Wednesday, November 28, 2012
Most people are probably not surprised to hear that Mississippi is a poor state. We routinely are on or near the bottom in every economic indicator. We are so poor, in fact, that we rely on the federal government to send all sorts of resources into our state--even as both U.S. senators and most of our representatives talk a good game about being against the federal taxes that pay for all that pork. It's anti-tax rhetoric with irony dripping all over it.
But what most people may not know is that while the poor are getting poorer in Mississippi--in no small part due to the loss of so many manufacturing jobs in recent decades--the rich are getting richer. The gap between the rich and poor in the state has widened dramatically over the last decade.
In last week's issue, we reported findings by the Center on Budget and Policy Priorities in its study "Pulling Apart: A State-by-State Analysis of Income Trends." It showed that, even through the recent recession, the richest 20 percent of Mississippians have gotten richer--their income increased 19.1 percent. At the same time, middle-class Mississippians' income dropped 5.4 percent, and the poorest 20 percent fell 17.3 percent (even as many vote to help the rich get richer).
These are jarring numbers--and they should give every one of us pause. We know that times are tough in America, especially since the great crash of 2008. We know many companies aren't hiring and, in fact, are laying off. We know that corporations are moving jobs overseas. We know that we have two wars to pay for even as the wealthiest Americans have enjoyed a tax cut that has not helped with job creation, which was the excuse for it.

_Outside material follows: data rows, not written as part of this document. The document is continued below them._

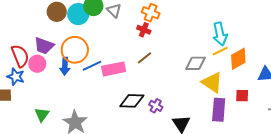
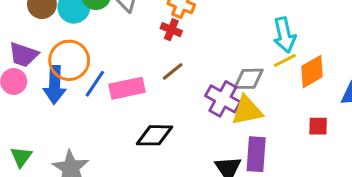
blue arrow: (65, 66) -> (55, 85), size x1.4
blue line: (92, 66) -> (95, 84), turned -30
yellow triangle: (212, 82) -> (247, 111), moved, turned -45
purple cross: (156, 106) -> (223, 99), moved, size x1.6
purple rectangle: (219, 110) -> (256, 154), moved

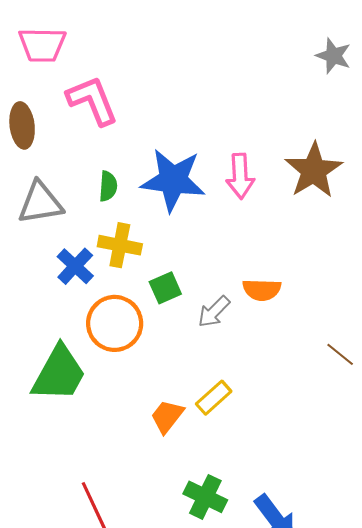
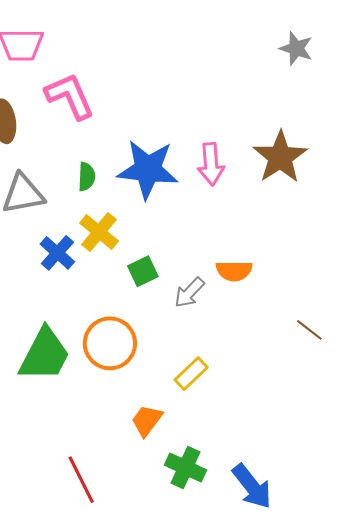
yellow cross: (120, 245) -> (99, 232), turned 30
orange circle: (115, 323) -> (110, 343), moved
orange trapezoid: (167, 416) -> (147, 420), moved

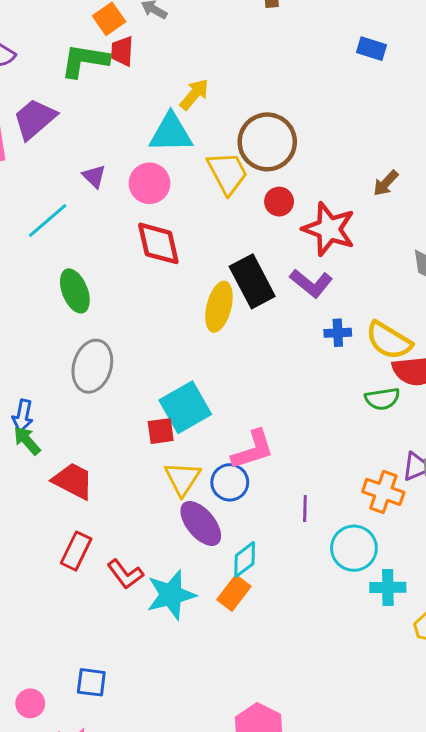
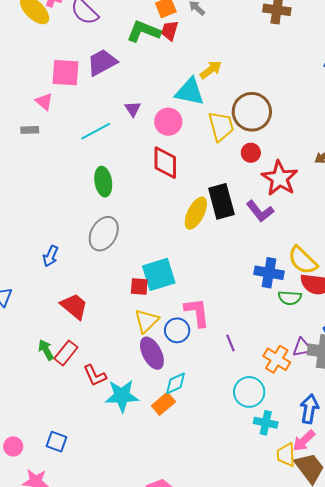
blue cross: (338, 333) -> (269, 273), moved, size x1.6
green arrow: (27, 441) -> (46, 350), moved
pink L-shape: (253, 450) -> (197, 312), turned -92
purple line: (305, 508) -> (231, 343), moved, turned -36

But to sit in the poorest state and watch our wealthiest 20 percent get richer while our middle-class and poor residents suffer? This is unconscionable, even if you're one of the lucky ones whose income has increased while your neighbors' or your workers' income has shrunk.

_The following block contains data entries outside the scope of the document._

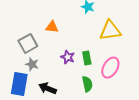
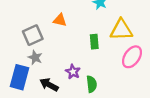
purple star: (68, 57) -> (73, 72), moved
green rectangle: (87, 58) -> (94, 42), moved
pink ellipse: (110, 68) -> (132, 57), moved

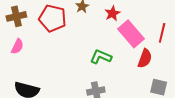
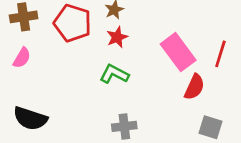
red star: (112, 13) -> (117, 37), moved
green L-shape: (101, 57) -> (114, 74), moved

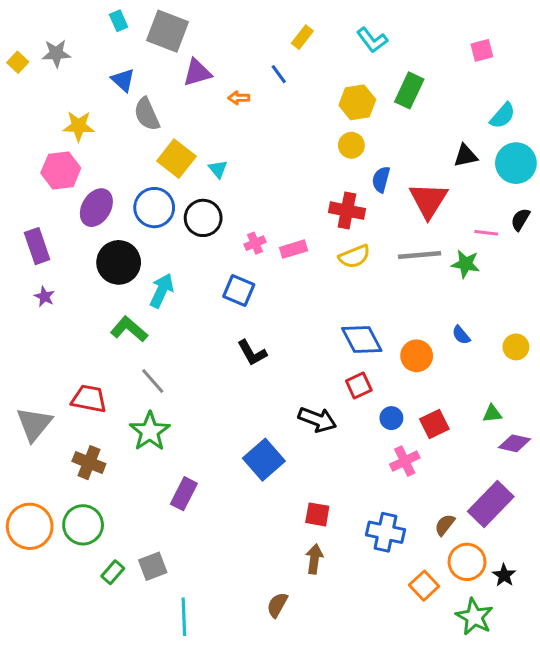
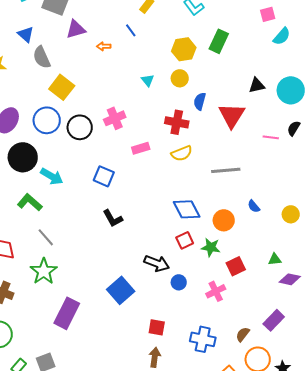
cyan semicircle: (503, 116) -> (282, 36), moved
cyan triangle: (218, 169) -> (148, 80), moved
pink cross: (255, 243) -> (115, 118), moved, size x1.5
gray line: (420, 255) -> (226, 170), moved
green star: (466, 264) -> (211, 247), moved
cyan arrow: (162, 291) -> (52, 176), turned 95
blue circle: (391, 418) -> (179, 282), moved
purple rectangle: (184, 494) -> (67, 313), size x1.4
purple rectangle: (491, 504) -> (274, 320), size x0.7

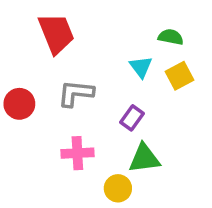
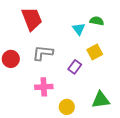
cyan triangle: (141, 67) -> (79, 29), moved
yellow square: (180, 76) -> (95, 52), moved
green triangle: (144, 158) -> (101, 100), moved

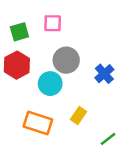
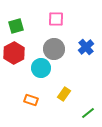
pink square: (53, 23) -> (56, 19), moved
blue cross: (104, 74) -> (86, 47), moved
orange rectangle: (38, 123) -> (31, 100), size x0.6

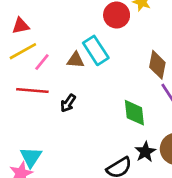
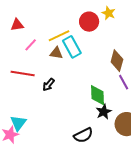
yellow line: (23, 51) -> (59, 36), moved
pink line: (42, 62) -> (31, 45), moved
black star: (145, 152) -> (104, 112), moved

Even if that doesn't concern you morally, it should make you worry societally. The growing income gap in American, which is at emergency levels in Mississippi, hurts the entire state. It damages social cohesion, it increases the incidence of crime, and it makes it harder for hard-working people to lift themselves out of poverty. It even means, as the report warned, that hard work isn't valued because people can't make ends meet.
Not to mention, many of the people on the wrong end of this gap can't afford health care. They don't (yet) have insurance coverage and, even if they do, they can barely afford the multiple bills you get simply due to having a twisted ankle examined. People who can't get medical and preventive care are most likely to stay poor. That might mean cheap labor for all the people on the winning end of this gap, but it doesn't make for a strong work force, and the resulting high turnover hurts any business.
The first question to ask yourself this holiday season is whether you care about this widening gap. Do you care enough to demand that Mississippi's leaders start supporting policies to help more than the richest 20 percent? Do you care enough to support an intelligent tax increase on the wealthiest to pay for wars most of them wanted (and many benefitted from) as well as education and training that helps people lift themselves out of poverty?
Do you care enough to "be in solidarity with the poor," as Proverbs 14:31 demands?
Please ponder carefully; it matters.